Prep Time 15 minutes
Cook Time 10 minutes
Resting Time 10 minutes
Total Time 35 minutes
Servings: 4 servings
Course: Brunch
Cuisine: Mediterranean
Calories: 250

Ingredients
  

For the Salad
  • 1 cup Couscous The base of the salad
  • 1 cup Water or Chicken Broth Use vegetable broth for a vegetarian option
  • 1 cup Frozen Peas Use fresh peas when in season
  • ¼ cup Chopped Parsley Mint can be used as a substitution
  • ½ cup Crumbled Feta Cheese Consider vegan feta for a dairy-free option
  • ¼ cup Chopped Walnuts or Pecans Can be substituted with sunflower seeds
For the Basil Vinaigrette
  • 1 cup Basil Leaves Essential for the vinaigrette
  • ¼ cup Olive Oil Forms the rich base of the dressing
  • 1 medium Shallot Use red onion if shallots are unavailable
  • 1 clove Minced Garlic Enhances overall flavor
  • 1 tablespoon Honey Omit or use agave syrup for vegan option
  • 2 tablespoons White Wine Vinegar Provides needed acidity
  • 1 teaspoon Red Pepper Flakes Adjust according to taste
  • to taste Kosher Salt Essential for seasoning
  • to taste Black Pepper Essential for seasoning

Equipment

  • Saucepan
  • Blender
  • Large Serving Bowl

Method
 

Step-by-Step Instructions
  1. In a medium saucepan, bring 1 cup of water or chicken broth to a boil.

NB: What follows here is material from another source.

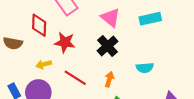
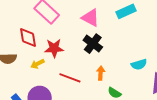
yellow arrow: (44, 64) -> (37, 64), moved
cyan semicircle: (145, 68) -> (139, 64), moved

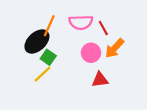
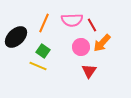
black ellipse: (37, 41) -> (16, 37), moved
yellow line: (43, 74) -> (38, 66), turned 66
red triangle: (100, 80) -> (89, 71), turned -49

Stir in 1 cup of couscous, cover the pot, and remove it from heat. Let sit for about 10 minutes until liquid is absorbed. Fluff with a fork.
  2. Bring a small pot of water to a rolling boil. Add 1 cup of frozen peas and cook for 1-2 minutes until bright green. Transfer peas to an ice bath, then drain.
  3. In a large bowl, combine fluffy couscous, blanched peas, ¼ cup parsley, ½ cup feta, and ¼ cup walnuts. Mix gently with a spatula.
  4. In a blender, combine 1 cup basil leaves, ¼ cup olive oil, 1 chopped shallot, 1 minced garlic clove, 1 tablespoon honey, and 2 tablespoons vinegar. Blend until smooth. Adjust seasoning as needed.
  5. Toss salad with basil vinaigrette until evenly coated. Serve immediately or refrigerate components separately to combine just before serving.

Nutrition

Serving: 1servingCalories: 250kcalCarbohydrates: 30gProtein: 8gFat: 12gSaturated Fat: 3gPolyunsaturated Fat: 2gMonounsaturated Fat: 6gCholesterol: 15mgSodium: 400mgPotassium: 250mgFiber: 5gSugar: 3gVitamin A: 500IUVitamin C: 10mgCalcium: 150mgIron: 1.5mg

Notes

Serve as a side dish or a light meal on its own. Perfect for gatherings or picnics.